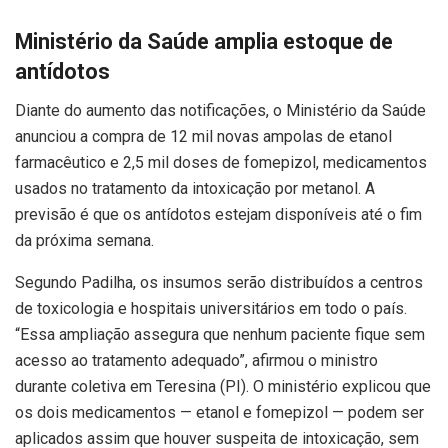
Ministério da Saúde amplia estoque de
antídotos
Diante do aumento das notificações, o Ministério da Saúde
anunciou a compra de 12 mil novas ampolas de etanol
farmacêutico e 2,5 mil doses de fomepizol, medicamentos
usados no tratamento da intoxicação por metanol. A
previsão é que os antídotos estejam disponíveis até o fim
da próxima semana.
Segundo Padilha, os insumos serão distribuídos a centros
de toxicologia e hospitais universitários em todo o país.
“Essa ampliação assegura que nenhum paciente fique sem
acesso ao tratamento adequado”, afirmou o ministro
durante coletiva em Teresina (PI). O ministério explicou que
os dois medicamentos — etanol e fomepizol — podem ser
aplicados assim que houver suspeita de intoxicação, sem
..........
• EXERCISE DIRECTIONS:
With the line that contains "durante coletiva em" as the starting point, output each line exactly through the end of the listing above.

• RESPONSE TO THIS TASK:
durante coletiva em Teresina (PI). O ministério explicou que
os dois medicamentos — etanol e fomepizol — podem ser
aplicados assim que houver suspeita de intoxicação, sem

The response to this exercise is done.